De acuerdo con los parientes, el paciente fue llevado al centro tras resultar herido, presuntamente por proyectiles, y aunque su condición permitía un margen de recuperación, la atención brindada —según afirman— fue tardía e inadecuada, lo que provocó un rápido deterioro de su estado.

Los denunciantes sostienen que hubo retrasos significativos en los procedimientos médicos y que no se aplicaron las intervenciones necesarias en el momento oportuno.
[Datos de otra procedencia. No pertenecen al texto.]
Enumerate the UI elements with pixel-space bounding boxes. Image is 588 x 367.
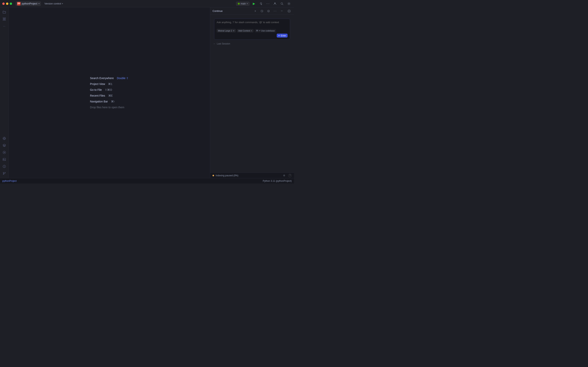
svg-point-31: [288, 10, 291, 12]
model-chevron: ∨: [233, 29, 235, 32]
version-control-label: Version control: [44, 2, 61, 5]
title-bar: PP pythonProject ▾ Version control ▾ Con…: [0, 0, 294, 7]
use-codebase-button[interactable]: ⌘ ↩ Use codebase: [255, 29, 276, 33]
svg-point-3: [289, 3, 290, 4]
window-controls: [2, 2, 12, 5]
ai-new-chat-button[interactable]: +: [253, 8, 258, 14]
branch-label: main: [241, 2, 246, 5]
search-button[interactable]: [279, 1, 285, 6]
settings-button[interactable]: [286, 1, 292, 6]
add-context-button[interactable]: Add Context +: [237, 29, 253, 33]
model-selector[interactable]: Mistral Large 2 ∨: [217, 29, 236, 33]
svg-rect-7: [4, 20, 6, 20]
more-actions-button[interactable]: ···: [265, 1, 271, 6]
enter-icon: ↩: [278, 34, 280, 37]
status-bar-right: Python 3.11 (pythonProject): [263, 180, 292, 182]
project-name-label: pythonProject: [22, 2, 37, 5]
branch-dot: [238, 3, 240, 5]
last-session-label: Last Session: [217, 42, 230, 45]
ai-status-bar: Indexing paused (0%) ⚙ ?: [210, 173, 294, 178]
svg-rect-6: [3, 20, 4, 20]
minimize-button[interactable]: [6, 2, 8, 5]
search-everywhere-label: Search Everywhere: [90, 77, 114, 80]
svg-point-29: [268, 10, 270, 12]
navigation-bar-item[interactable]: Navigation Bar ⌘↑: [90, 100, 115, 103]
ai-panel: Continue + ··· −: [210, 7, 294, 178]
project-selector[interactable]: PP pythonProject ▾: [16, 1, 41, 6]
project-view-item[interactable]: Project View ⌘1: [90, 83, 112, 85]
go-to-file-label: Go to File: [90, 88, 102, 91]
sidebar-layers-icon[interactable]: [1, 142, 7, 149]
title-bar-right: Continue main ▾ ▶ ···: [236, 1, 292, 6]
enter-button[interactable]: ↩ Enter: [277, 34, 288, 38]
indexing-status-text: Indexing paused (0%): [216, 174, 280, 177]
main-layout: ···: [0, 7, 294, 178]
ai-history-button[interactable]: [259, 8, 264, 14]
svg-point-21: [3, 159, 4, 159]
chat-input[interactable]: [217, 21, 288, 27]
svg-rect-4: [3, 18, 4, 18]
sidebar-structure-icon[interactable]: [1, 16, 7, 22]
chat-input-container: Mistral Large 2 ∨ Add Context + ⌘ ↩ Use …: [214, 19, 290, 40]
ai-panel-header: Continue + ··· −: [210, 7, 294, 15]
chat-toolbar: Mistral Large 2 ∨ Add Context + ⌘ ↩ Use …: [217, 29, 288, 38]
sidebar-image-icon[interactable]: [1, 156, 7, 163]
sidebar-more-icon[interactable]: ···: [1, 23, 7, 29]
ai-panel-content: Mistral Large 2 ∨ Add Context + ⌘ ↩ Use …: [210, 15, 294, 173]
project-view-label: Project View: [90, 83, 105, 85]
ai-close-button[interactable]: −: [279, 8, 284, 14]
svg-rect-5: [4, 18, 6, 18]
use-codebase-icon1: ⌘: [256, 30, 258, 32]
maximize-button[interactable]: [10, 2, 12, 5]
enter-label: Enter: [281, 34, 286, 37]
search-everywhere-item[interactable]: Search Everywhere Double ⇧: [90, 77, 128, 80]
project-view-shortcut: ⌘1: [108, 83, 112, 85]
svg-point-25: [3, 172, 4, 173]
add-context-label: Add Context: [238, 30, 250, 32]
recent-files-item[interactable]: Recent Files ⌘E: [90, 94, 113, 97]
ai-more-button[interactable]: ···: [273, 8, 278, 14]
go-to-file-item[interactable]: Go to File ⇧⌘O: [90, 88, 112, 91]
use-codebase-icon2: ↩: [259, 30, 260, 32]
status-bar: pythonProject Python 3.11 (pythonProject…: [0, 178, 294, 184]
editor-area: Search Everywhere Double ⇧ Project View …: [8, 7, 210, 178]
go-to-file-shortcut: ⇧⌘O: [105, 88, 112, 91]
ai-model-icon[interactable]: [266, 8, 271, 14]
navigation-bar-shortcut: ⌘↑: [111, 100, 115, 103]
indexing-status-dot: [212, 175, 214, 176]
ai-panel-title: Continue: [212, 9, 251, 12]
sidebar-run-icon[interactable]: [1, 149, 7, 156]
search-everywhere-shortcut: Double ⇧: [117, 77, 128, 80]
drop-files-item: Drop files here to open them: [90, 106, 125, 109]
svg-point-30: [268, 11, 269, 11]
svg-point-0: [274, 2, 276, 4]
plugins-button[interactable]: [258, 1, 264, 6]
sidebar-info-icon[interactable]: [1, 163, 7, 169]
last-session-item[interactable]: ← Last Session: [212, 41, 292, 46]
version-control-button[interactable]: Version control ▾: [43, 1, 65, 6]
drop-files-label: Drop files here to open them: [90, 106, 125, 109]
branch-selector[interactable]: Continue main ▾: [236, 1, 250, 6]
indexing-help-button[interactable]: ?: [288, 174, 292, 177]
welcome-content: Search Everywhere Double ⇧ Project View …: [90, 77, 128, 109]
ai-robot-icon: [287, 8, 292, 14]
svg-point-26: [5, 172, 5, 173]
last-session-arrow: ←: [213, 42, 216, 45]
use-codebase-label: Use codebase: [261, 30, 275, 32]
version-control-chevron: ▾: [62, 2, 63, 5]
close-button[interactable]: [2, 2, 5, 5]
sidebar-git-icon[interactable]: [1, 170, 7, 176]
recent-files-label: Recent Files: [90, 94, 105, 97]
add-context-plus: +: [251, 30, 252, 32]
svg-point-14: [4, 138, 5, 139]
svg-line-2: [282, 4, 283, 5]
run-button[interactable]: ▶: [251, 1, 257, 6]
python-version[interactable]: Python 3.11 (pythonProject): [263, 180, 292, 182]
sidebar-folder-icon[interactable]: [1, 9, 7, 15]
svg-point-24: [4, 166, 4, 166]
model-name: Mistral Large 2: [218, 30, 232, 32]
profile-button[interactable]: [272, 1, 278, 6]
sidebar-plugins-icon[interactable]: [1, 135, 7, 142]
svg-point-32: [289, 10, 290, 12]
indexing-settings-button[interactable]: ⚙: [282, 173, 287, 178]
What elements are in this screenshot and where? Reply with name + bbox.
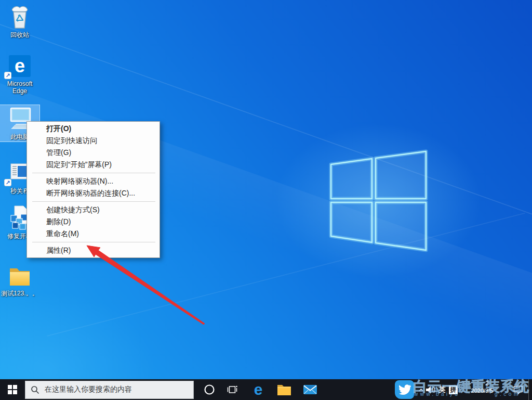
notification-bubble-icon <box>513 385 524 395</box>
chevron-up-icon <box>418 387 424 393</box>
menu-item-rename[interactable]: 重命名(M) <box>27 228 159 240</box>
action-center-button[interactable] <box>509 379 528 400</box>
menu-item-manage[interactable]: 管理(G) <box>27 147 159 159</box>
menu-item-disconnect-network-drive[interactable]: 断开网络驱动器的连接(C)... <box>27 187 159 199</box>
folder-icon <box>0 263 39 289</box>
edge-icon: e ↗ <box>0 53 39 79</box>
desktop-icon-test-folder[interactable]: 测试123.。。 <box>0 262 39 298</box>
desktop-icon-recycle-bin[interactable]: 回收站 <box>0 3 39 40</box>
menu-separator <box>32 173 155 173</box>
cortana-icon <box>204 384 215 395</box>
ime-pinyin-badge: 拼 <box>449 385 458 394</box>
shortcut-arrow-icon: ↗ <box>4 179 11 186</box>
file-explorer-icon <box>277 383 291 396</box>
cortana-button[interactable] <box>198 379 221 400</box>
icon-label: 回收站 <box>0 31 39 38</box>
wallpaper-logo-glow <box>274 123 482 279</box>
windows-start-icon <box>8 385 17 394</box>
show-desktop-button[interactable] <box>528 379 532 400</box>
ime-language-indicator[interactable]: 英 <box>437 379 447 400</box>
shortcut-arrow-icon: ↗ <box>4 72 11 79</box>
menu-item-map-network-drive[interactable]: 映射网络驱动器(N)... <box>27 175 159 187</box>
menu-item-pin-quick-access[interactable]: 固定到快速访问 <box>27 135 159 147</box>
desktop-icon-microsoft-edge[interactable]: e ↗ Microsoft Edge <box>0 52 39 96</box>
recycle-bin-icon <box>0 4 39 30</box>
taskbar-clock[interactable]: 2 2020/3/5 <box>468 380 497 394</box>
menu-item-delete[interactable]: 删除(D) <box>27 216 159 228</box>
context-menu: 打开(O) 固定到快速访问 管理(G) 固定到“开始”屏幕(P) 映射网络驱动器… <box>26 121 160 258</box>
svg-text:e: e <box>15 55 25 76</box>
twitter-tray-button[interactable] <box>395 380 414 399</box>
menu-item-open[interactable]: 打开(O) <box>27 123 159 135</box>
menu-item-properties[interactable]: 属性(R) <box>27 244 159 256</box>
task-view-icon <box>226 383 238 396</box>
menu-separator <box>32 201 155 202</box>
clock-time-partial: 2 <box>468 380 497 387</box>
mail-button[interactable] <box>299 379 322 400</box>
taskbar: 在这里输入你要搜索的内容 e <box>0 379 532 400</box>
menu-item-pin-to-start[interactable]: 固定到“开始”屏幕(P) <box>27 159 159 171</box>
clock-date: 2020/3/5 <box>468 387 497 394</box>
task-view-button[interactable] <box>221 379 244 400</box>
search-placeholder: 在这里输入你要搜索的内容 <box>45 385 132 394</box>
speaker-icon <box>425 385 436 394</box>
volume-button[interactable] <box>424 379 437 400</box>
windows-desktop: 回收站 e ↗ Microsoft Edge 此电脑 <box>0 0 532 400</box>
system-tray: 英 拼 <box>395 379 532 400</box>
svg-text:e: e <box>254 381 263 398</box>
icon-label: 测试123.。。 <box>0 290 39 297</box>
twitter-bird-icon <box>398 383 411 396</box>
icon-label: Microsoft Edge <box>0 80 39 95</box>
mail-icon <box>303 384 317 395</box>
hidden-icons-button[interactable] <box>417 379 424 400</box>
edge-icon: e <box>250 381 267 398</box>
start-button[interactable] <box>0 379 25 400</box>
edge-taskbar-button[interactable]: e <box>247 379 270 400</box>
menu-separator <box>32 242 155 242</box>
ime-mode-button[interactable]: 拼 <box>447 379 459 400</box>
menu-item-create-shortcut[interactable]: 创建快捷方式(S) <box>27 204 159 216</box>
search-icon <box>31 385 39 394</box>
file-explorer-button[interactable] <box>273 379 296 400</box>
taskbar-search-box[interactable]: 在这里输入你要搜索的内容 <box>25 381 194 399</box>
A su juicio, esa cadena de omisiones terminó siendo decisiva en el desenlace fatal.
La hermana del fallecido expresó que la familia solicitará una autopsia independiente para despejar dudas sobre lo ocurrido. “Queremos un examen privado que nos confirme qué pasó realmente con los órganos de mi hermano; si se comprueba alguna irregularidad, vamos a demandar al hospital”, declaró visiblemente afectada.
Los allegados insisten en que el joven no murió por la gravedad inicial de las heridas, sino por el manejo que recibió dentro del centro asistencial. “Llegó con vida y con posibilidades, pero la falta de profesionalismo le quitó esa oportunidad”, manifestó un vocero familiar, quien añadió que ya cuentan con asesoría legal para llevar el caso ante los tribunales.
Según informaron, en los próximos días se estará depositando formalmente una querella contra el hospital y el personal involucrado, con el objetivo de que se investiguen los hechos y se establezcan responsabilidades.
Hasta el momento, las autoridades del centro de salud de San Francisco de Macorís no han ofrecido una versión oficial sobre las acusaciones, mientras el caso genera creciente atención y expectativa en la comunidad.